A resposta à pergunta anterior pode ser extensa, mas, neste breve artigo, priorizamos o desafio de inserir bilhões de pessoas excluídas do mercado consumidor a esse mercado, na linha do professor C. K. Prahalad. O Planeta suportaria a exploração de seus recursos de modo que toda a humanidade fosse suprida em suas necessidades materiais? Este talvez seja um dos mais relevantes desafios de sustentabilidade para os seres humanos. E provavelmente, a resposta estará, sim, em novos modelos de negócios, mas também e muito especialmente em modelos de gestão sustentáveis que:

  1. internalizem o conceito de sustentabilidade de forma inequívoca e como uma real necessidade planetária;
  2. utilizem massivamente tecnologias de forma inclusiva, em todas as frentes possíveis, a fim de possibilitar que a parte alijada da população mundial possa ter acesso a condições de vida efetivamente dignas; e,
  3. valorizem o desenvolvimento de habilidades digitais.
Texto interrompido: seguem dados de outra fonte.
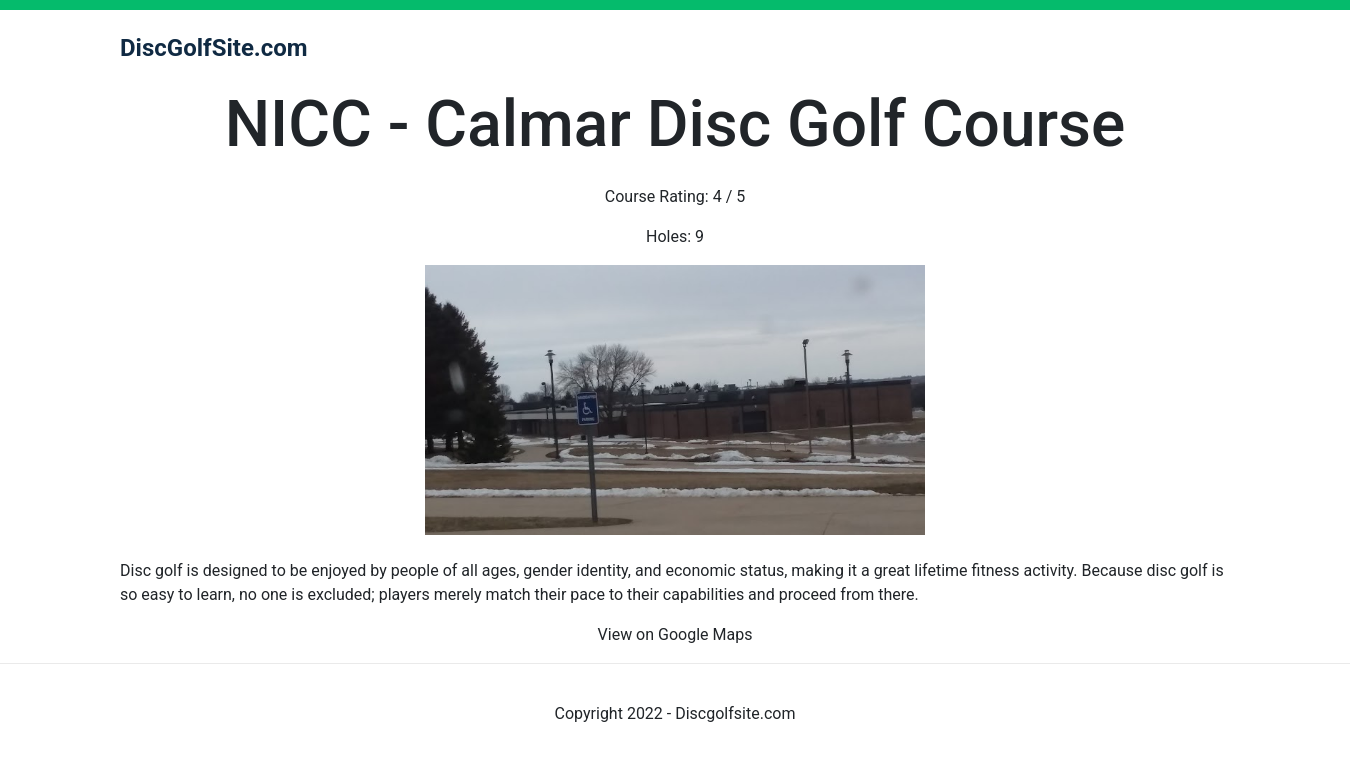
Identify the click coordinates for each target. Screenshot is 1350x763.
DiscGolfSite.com (214, 48)
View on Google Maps (675, 634)
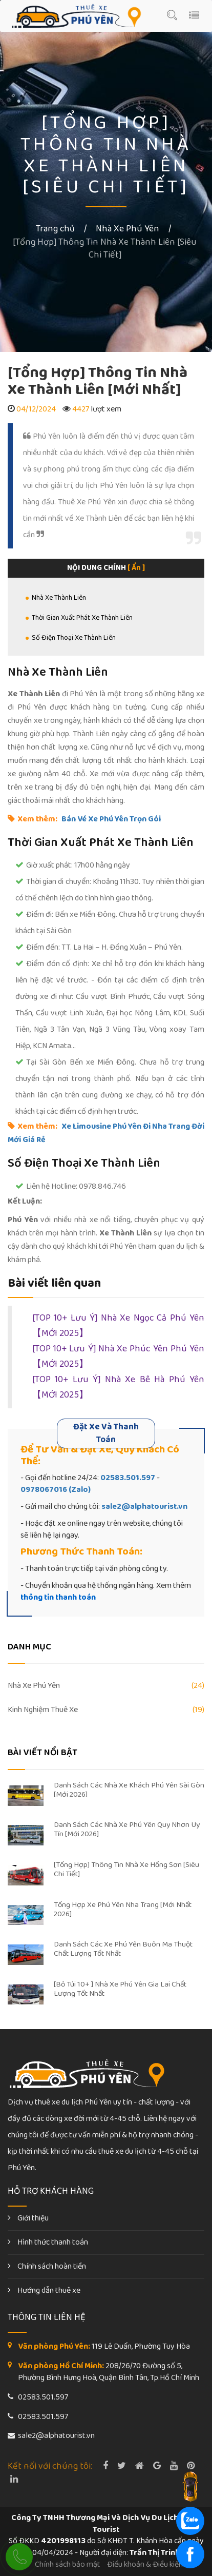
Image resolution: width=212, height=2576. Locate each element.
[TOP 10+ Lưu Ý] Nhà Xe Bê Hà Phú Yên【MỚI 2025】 (118, 1387)
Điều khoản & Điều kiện (145, 2564)
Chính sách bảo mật (67, 2564)
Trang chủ (55, 229)
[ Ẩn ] (136, 568)
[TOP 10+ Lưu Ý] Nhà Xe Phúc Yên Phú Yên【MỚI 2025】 (118, 1357)
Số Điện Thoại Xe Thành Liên (74, 638)
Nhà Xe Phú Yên (127, 229)
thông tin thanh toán (58, 1597)
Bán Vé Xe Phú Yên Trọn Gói (111, 819)
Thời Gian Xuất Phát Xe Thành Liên (82, 618)
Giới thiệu (28, 2218)
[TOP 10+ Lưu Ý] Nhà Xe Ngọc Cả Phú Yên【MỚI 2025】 (118, 1326)
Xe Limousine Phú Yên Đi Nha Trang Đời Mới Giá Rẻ (106, 1133)
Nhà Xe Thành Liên (59, 598)
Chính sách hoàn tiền (47, 2266)
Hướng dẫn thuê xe (44, 2290)
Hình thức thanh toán (48, 2242)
A retenção de talentos e a busca por maior produtividade tornam os empregadores responsáveis pela capacitação digital de seus funcionários, com especial destaque aos treinamentos nas tecnologias de automação.

Sobre a valorização de habilidades digitais: em sua 23ª pesquisa anual com CEOs, a PwCconstatou que as preocupações com a disponibilidade de habilidades-chave são um dos principais problemas enfrentados pelos executivos. A requalificação rápida, em grande escala, de grandes segmentos da força de trabalho é uma demanda urgente.

Finalizamos observando aos nossos leitores que os desafios de redução da desigualdade social são grandes, mas que este é o caminho correto a ser trilhado, em prol de um sistema socioeconômico mais justo e seguro. É uma questão de ética? Sim, mas também de gestão de riscos.